The first-class dinner menu from the Titanic, which went up for auction on Saturday evening in England, fetched 83,000 pounds ( ₹ 84.5 lakh), as reported by the UK-based newspaper The Guardian. The last dinner for first-class passengers on the RMS Titanic, just three days before the ship struck an iceberg on its maiden Atlantic voyage and sank on the night of April 14, 1912, is depicted in the surviving menu that was auctioned.
The menu raises questions about who took it while evacuating to lifeboats and what Victoria pudding is.
The latter question has a simple answer: the boiled dessert served that evening with apricots and French ice cream is a mix of flour, eggs, jam, brandy, apples, cherries, peel, sugar, and spices. The menu, stained with water and featuring a White Star logo, lists the culinary offerings on April 11, including oysters, salmon, beef, squab, duck, and chicken, along with potatoes, rice, and parsnip puree.

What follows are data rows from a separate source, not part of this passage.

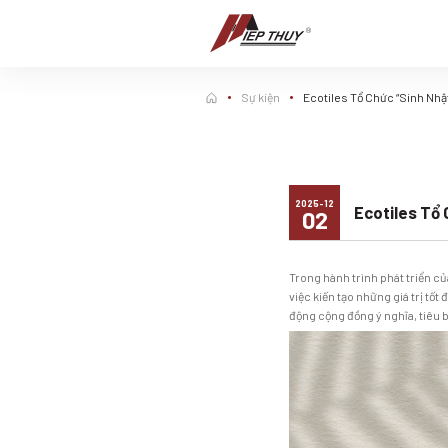
Chuyển
đến
nội
dung
Sự kiện
Ecotiles Tổ Chức “Sinh Nh
2025-12
Ecotiles Tổ
02
Trong hành trình phát triển c
việc kiến tạo những giá trị t
động cộng đồng ý nghĩa, tiêu b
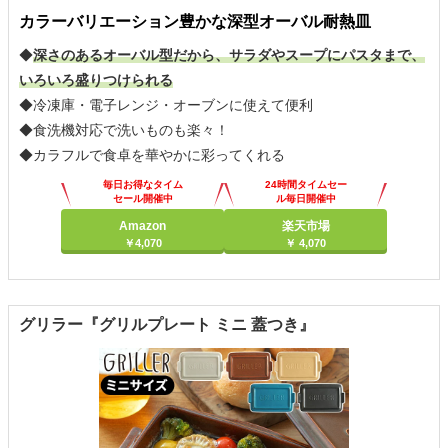
カラーバリエーション豊かな深型オーバル耐熱皿
◆
深さのあるオーバル型だから、サラダやスープにパスタまで、
いろいろ盛りつけられる
◆冷凍庫・電子レンジ・オーブンに使えて便利
◆食洗機対応で洗いものも楽々！
◆カラフルで食卓を華やかに彩ってくれる
毎日お得なタイム
24時間タイムセー
セール開催中
ル毎日開催中
Amazon
楽天市場
￥4,070
￥ 4,070
グリラー『グリルプレート ミニ 蓋つき』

This historical menu details the meals served the day after the Titanic left Queenstown, Ireland, heading to New York. It is being auctioned by Henry Aldridge & Son of Wiltshire, along with other Titanic artifacts, including a tartan deck blanket. Found in a 1960s photo album belonging to Len Stephenson, a community historian in Dominion, Nova Scotia, the menu is believed by Andrew Aldridge, the auction house manager, to be one of the few surviving first-class menus from that evening.
“I’ve spoken to several museums globally, and I’ve spoken to a number of our Titanic collectors,” he said. “I can’t find another one anywhere,” The Guardian quoted Mr Aldridge as saying.
While Titanic artifacts at auctions fall into various categories based on their origin, including items recovered from the wreck, those owned by survivors, and others, like the luxurious dinner menu from April 11, likely taken as keepsakes from the ship.
Harry Bennett, an associate professor of maritime history at the University of Plymouth, expresses concerns about items believed to have been recovered from the bodies of victims, emphasizing ethical considerations.
“These things are probably better in museums than actually in private hands because it at least creates a kind of context for it where issues of profit are rather taken away from it,” he told the New York Times this weekend.